U.S. Rep. Joe Baca, D-Calif., said he is joining with Rep. Tom Osborne, R-Neb., to create a congressional caucus on sex and violence in the media. "As a parent, grandparent and member of Congress, I cannot sit quietly while these video games are poisoning our children's minds," he said. "We need a federal law helping parents monitor what games their children play. "
The comments came as the FTC, which several times before has reported on the marketing of violent video games, movies and music to minors, convened a workshop to talk about industry progress before issuing a new report.
Most of the discussion was about video games and films, and officials of those industries rejected the idea that the problem is marketing or ratings.
Douglas Lowenstein, president of the Entertainment Software Association, said the problem is that younger teens can still buy video games rated for use by over-17-year-olds. "We have been proactive and responsible," he said. "I understand what [Rep.

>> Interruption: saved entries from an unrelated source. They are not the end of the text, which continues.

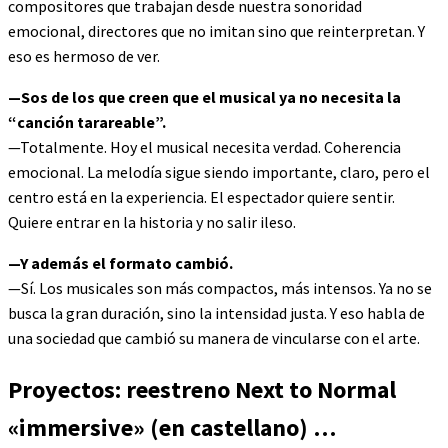
compositores que trabajan desde nuestra sonoridad
emocional, directores que no imitan sino que reinterpretan. Y
eso es hermoso de ver.
—Sos de los que creen que el musical ya no necesita la
“canción tarareable”.
—Totalmente. Hoy el musical necesita verdad. Coherencia
emocional. La melodía sigue siendo importante, claro, pero el
centro está en la experiencia. El espectador quiere sentir.
Quiere entrar en la historia y no salir ileso.
—Y además el formato cambió.
—Sí. Los musicales son más compactos, más intensos. Ya no se
busca la gran duración, sino la intensidad justa. Y eso habla de
una sociedad que cambió su manera de vincularse con el arte.
Proyectos: reestreno Next to Normal
«immersive» (en castellano) …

Wolf] is upset about, but at the end of the day, the policy objective is not to ban the violent games, it is to limit their sales to minors and on that we agree completely."
Jack Valenti, president-CEO of the Motion Picture Association of America, said groups that complain his industry should be tougher or more consistent in ratings are asking the impossible. "We are not dealing here with Euclidean geometry, we are dealing with the vague air of subjectivity," said Mr. Valenti.
Consumer groups disagree. They charged that video games are getting more violent; that games based on movies rated for one audience get rated for different audiences, and that violent movies are advertised on programs watched by many underage teens. They also suggested that movie subjects that used to be rated strongly now carry lesser ratings.
Nell Minow, founding board member and lead reviewer for Common Sense Media, called the ratings systems impossible to understand. She also said the PG-13 rating for "Scary Movie 3" and the R-rating for "Kill Bill" goes too easy on both.
Laura Mahaney, director-external relations for the Parents Television Council, said ads for DVDs of the R-rated "8 Mile" had appeared on Fox's "American Idol," while "Kill Bill" ads had run during the baseball playoffs.